The officer’s take down of the defendant when he got out of his car wasn’t supported by the record. Thus, the following frisk was unjustified. Williams v. State, 2020 Md. App. LEXIS 512 (May 29, 2020):
Here, Sergeant Brown’s testimony did not rebut the presumption that the search was unreasonable. Sergeant Brown has a long history working as a law enforcement officer, starting his career in 1997. At the time of the stop, he was working as patrol supervisor and stated that he’s responsible for traffic stops “at times.” Sergeant Brown stated that he was on patrol on Linden Avenue in an unmarked police vehicle when he saw Mr.

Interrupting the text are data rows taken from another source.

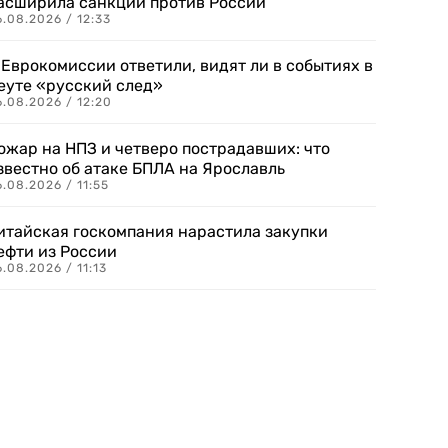
асширила санкции против России
.08.2026 / 12:33
 Еврокомиссии ответили, видят ли в событиях в
еуте «русский след»
.08.2026 / 12:20
ожар на НПЗ и четверо пострадавших: что
звестно об атаке БПЛА на Ярославль
.08.2026 / 11:55
итайская госкомпания нарастила закупки
ефти из России
.08.2026 / 11:13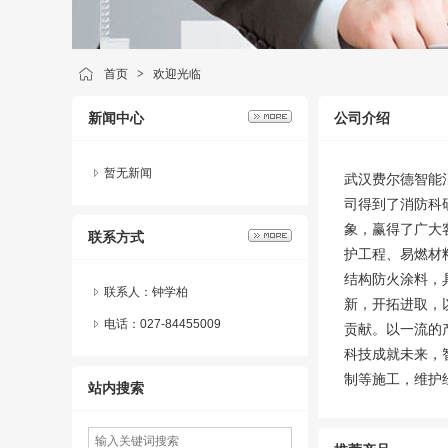
首页
>
欢迎光临
新闻中心
公司介绍
暂无新闻
武汉费尔德智能
司得到了消防科
象，赢得了广大
联系方式
护工程、易燃材
结构防火涂料，
联系人：钟学柏
新，开拓进取，
电话：027-84455009
贡献。以一流的
科技成就未来，
制等施工，维护经..
站内搜索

Williams driving with “his cell phone up to his ear.” He “turned around and initiated a traffic stop on the vehicle on Bank Street” a “short time later.” He specified that the stop occurred “two to five minutes” after he activated his emergency equipment. Sergeant Brown testified that as he was getting out of his vehicle, Mr. Williams “quickly got out of his vehicle” as well. He didn’t identify himself as a police officer or say anything else to Mr. Williams after he got out of his vehicle. He then “approached [Mr. Williams] quickly as he got out,” and as he approached, he observed that Mr. Williams “turned his back to [him] quickly” and “held something in his hands.” He said Mr. Williams “clenched his hands together,” so he “grabbed him” because he “didn’t know what he had in his hands.” After grabbing Mr. Williams, Sergeant Brown “wrestled” him to the ground and “told him to [] stop resisting,” his first oral communication with Mr. Williams. Sergeant Brown “told him to put his hands behind his back,” and when Mr. Williams didn’t comply, Sergeant Brown pepper sprayed him. Then, Mr. Williams stopped struggling and threw two baggies under his car. He testified that he “eventually” placed Mr. Williams in handcuffs after Mr. Williams threw marijuana under the car. And he “ended up searching the vehicle” and Mr. Williams’s person.

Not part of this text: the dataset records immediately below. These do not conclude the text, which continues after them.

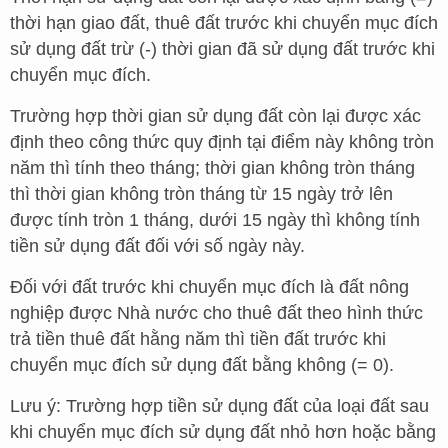
thời hạn giao đất, thuê đất trước khi chuyển mục đích
sử dụng đất trừ (-) thời gian đã sử dụng đất trước khi
chuyển mục đích.
Trường hợp thời gian sử dụng đất còn lại được xác
định theo công thức quy định tại điểm này không tròn
năm thì tính theo tháng; thời gian không tròn tháng
thì thời gian không tròn tháng từ 15 ngày trở lên
được tính tròn 1 tháng, dưới 15 ngày thì không tính
tiền sử dụng đất đối với số ngày này.
Đối với đất trước khi chuyển mục đích là đất nông
nghiệp được Nhà nước cho thuê đất theo hình thức
trả tiền thuê đất hằng năm thì tiền đất trước khi
chuyển mục đích sử dụng đất bằng không (= 0).
Lưu ý: Trường hợp tiền sử dụng đất của loại đất sau
khi chuyển mục đích sử dụng đất nhỏ hơn hoặc bằng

Viewing the facts under the totality of the circumstances, the State has failed to present sufficient evidence to rebut the presumption that the warrantless frisk was unreasonable. At the time Sergeant Brown took down Mr. Williams, he knew that: (1) Mr. Williams had been talking on his cell phone while driving; (2) Mr. Williams stopped his car after emergency equipment was activated (although he contradicts himself on how long it took Mr. Williams to stop); (3) as he got out of his police car, Mr. Williams got out of his car quickly as well; (4) Mr. Williams was facing forward; and (5) Mr. Williams had his hands clenched together. Sergeant Brown never expressed any belief that Mr. Williams posed a risk to his safety or the safety of others around them. Similarly, his testimony included no expressions of fear, and no sense that he was afraid, felt he was in danger, or that Mr. Williams appeared to be engaged in criminal conduct.
Again, a Terry frisk is meant to protect officers and bystanders from risks posed by weapons. Thornton, 465 Md. at 146. And “[t]o articulate reasonable suspicion, an ‘officer must explain how the observed conduct, when viewed in the context of all other circumstances known to the officer, was indicative of criminal activity.'” Thornton, 465 Md. at 147 (quoting Sizer v. State, 456 Md 350, 365 (2017) (emphasis added)). The record at the suppression hearing reveals no such risks or observations.
Sergeant Brown is an experienced law enforcement officer, and he didn’t attempt here to explain how Mr. Williams’s conduct, at the inception of the seizure, was potentially criminal or dangerous. He didn’t say how his training and experience made him believe that what he observed may have been criminal activity. See Sellman, 449 Md. at 549 (“[T]he officer must explain how the observed conduct, when viewed in the context of all of the other circumstances known to the officer, was indicative of criminal activity.”) (quoting Crosby v. State, 408 Md. 490, 508 (2009)). Under the totality of the circumstances, Sergeant Brown did not have reasonable suspicion to frisk Mr. Williams, and we will not “‘rubber stamp’ conduct simply because the officer believed he had the right to engage in it.” In re Jeremy P., 197 Md. App. 1, 22 (2011). The State didn’t rebut the presumption that the take-down and search were unreasonable, and Sergeant Brown violated Mr. Williams’s rights when he conducted an unlawful Terry frisk.
by John Wesley Hall
Criminal Defense Lawyer and
Search and seizure law consultant
Little Rock, Arkansas
Contact: forhall @ aol.com / The Book www.johnwesleyhall.com
"If it was easy, everybody would be doing it. It isn't, and they don't." —Me
"Life is not a matter of holding good cards, but of playing a poor hand well." –Josh Billings (pseudonym of Henry Wheeler Shaw), Josh Billings on Ice, and Other Things (1868) (erroneously attributed to Robert Louis Stevenson, among others)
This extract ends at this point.